Business Intelligence Documents: July 2013

Thursday, July 25, 2013

Covering index in sql server

Covering indexes are one of the best feature in nonclustered indexes. Before covering indexes were introduced if you want multiple column search in some queries then you have to create nonclustered index on multiple column. And now specify you first column for nonclustered key value and rest column list goes with include clause.

Covering indexes are nonclustered index with include clause. Because creating wide or composite nonclustered index is lack of performance compare to covering index because it requires more storage space at top level and intermediate level of index b-tree.

CREATE NONCLUSTERED INDEX <index-name> ON <table-name> (<column-name>)
INCLUDE (<Columns>)

Above covering index is much faster in terms of execution compare to

CREATE NONCLUSTERED INDEX <index-name> ON <table-name> (<columns>)

We can take example:

Create table AB
(
id int,
name nvarchar(255)
)

create nonclustered index IX_AB on AB(id,name)

select * from AB where id = 1 and name = 'AA'

create nonclustered index CIX_AB on AB(id) include(name)

select * from AB where id = 1 and name = 'AA'

Indexes in sql server

When performance matters indexes comes first in terms of query performance.
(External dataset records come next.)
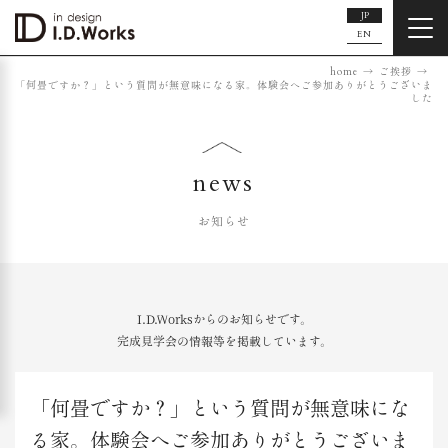
JP
EN
home
ご挨拶
「何畳ですか？」という質問が無意味になる家。体験会へご参加ありがとうございま
した
news
お知らせ
I.D.Worksからのお知らせです。
完成見学会の情報等を掲載しています。
「何畳ですか？」という質問が無意味にな
る家。体験会へご参加ありがとうございま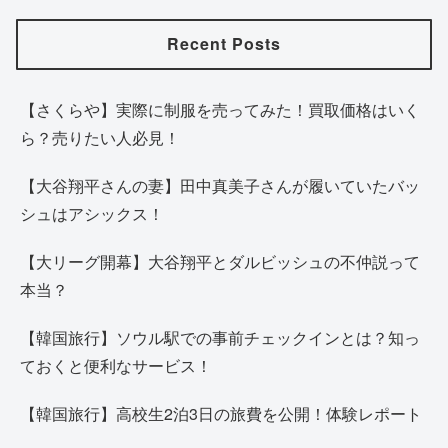
Recent Posts
【さくらや】実際に制服を売ってみた！買取価格はいく
ら？売りたい人必見！
【大谷翔平さんの妻】田中真美子さんが履いていたバッ
シュはアシックス！
【大リーグ開幕】大谷翔平とダルビッシュの不仲説って
本当？
【韓国旅行】ソウル駅での事前チェックインとは？知っ
ておくと便利なサービス！
【韓国旅行】高校生2泊3日の旅費を公開！体験レポート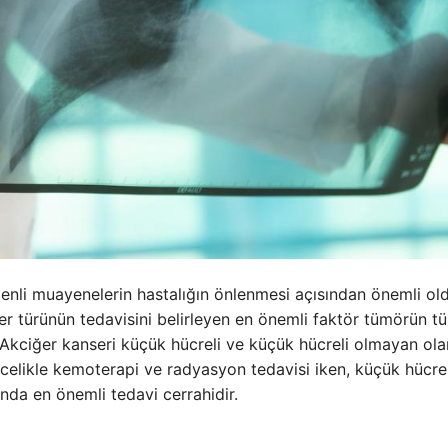
zenli muayenelerin hastalığın önlenmesi açısından önemli o
ser türünün tedavisini belirleyen en önemli faktör tümörün tü
. Akciğer kanseri küçük hücreli ve küçük hücreli olmayan ola
ncelikle kemoterapi ve radyasyon tedavisi iken, küçük hücrel
nda en önemli tedavi cerrahidir.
Poorly designed indexes and a lack of indexes are primary sources of database application bottlenecks. Designing efficient indexes is paramount to achieving good database and application performance.
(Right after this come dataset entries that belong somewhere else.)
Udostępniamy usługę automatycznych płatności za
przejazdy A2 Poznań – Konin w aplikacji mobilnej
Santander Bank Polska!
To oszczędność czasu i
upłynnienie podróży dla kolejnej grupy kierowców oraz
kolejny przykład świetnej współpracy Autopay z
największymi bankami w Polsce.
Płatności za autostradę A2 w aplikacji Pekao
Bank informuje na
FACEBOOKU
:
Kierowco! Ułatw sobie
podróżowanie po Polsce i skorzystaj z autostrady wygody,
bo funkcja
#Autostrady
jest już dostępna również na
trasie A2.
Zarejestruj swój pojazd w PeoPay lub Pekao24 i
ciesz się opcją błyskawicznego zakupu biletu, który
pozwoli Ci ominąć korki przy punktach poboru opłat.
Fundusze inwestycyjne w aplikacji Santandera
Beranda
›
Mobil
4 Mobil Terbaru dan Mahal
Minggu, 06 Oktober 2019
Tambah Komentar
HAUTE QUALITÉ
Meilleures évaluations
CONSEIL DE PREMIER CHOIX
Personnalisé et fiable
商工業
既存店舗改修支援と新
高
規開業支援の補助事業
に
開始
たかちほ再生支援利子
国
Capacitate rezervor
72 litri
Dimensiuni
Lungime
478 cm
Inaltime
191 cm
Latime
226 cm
Large numbers of indexes on a table affect the performance of INSERT, UPDATE, DELETE, and MERGE statements because changes on table also make changes on indexes. If we have more select statements like we have in Data Warehouse than heavily indexes are preferable.

Indexes are one kind of pattern of storing data for faster retrieval. When you create an index on table it basically creates B-Tree (Balanced Tree) structure. It follows format for easier search of data.

When you do not have any index on table than data get stored in random fashion which is also called table on Heap. Data retrieval are much slower when you compare table on a heap and table on an index.

In B-tree structure top level and intermediate level have nodes which stored key values based on what you are creating indexes. On the bottom level which is called leaf nodes may have data or pointers to other indexes key values.

When you search data in B-tree it starts from top to search for values and find the according values.

In indexes we have two major types of indexes:

Clustered index and nonclustered index.

Clustered Index:

When you create a clustered index on a table than original storage structure will be thrown and it creates b-tree structure. First it sorts data on clustering key value. On leaf node of b-tree it actually stores all rows of data.

So, when you have clustered index on table and you are disabling index you are not able to retrieve any data and you cannot perform any DML operations on that table.

Having multiple clustering index doesn't make any sense. For that reason we have only 1 clustered index per table.

Creating clustered index in sql server
CREATE CLUSTERED INDEX <index-name> on <table-name> (<column-name>)

Nonclustered index:

Non clustered index is much different than clustered index. It sorts data based on your clustering key value and logically stores.

If you already have clustered index on table and you are creating nonclustered index on that table than on the leaf node you have nonclusered key value and pointer to clustered key value.

If you are creating nonclustered index on heap table than its called nonclustered index on heap. In leaf node we have nonclustered key value and pointer to heap row which is also called RID (Row Identifier).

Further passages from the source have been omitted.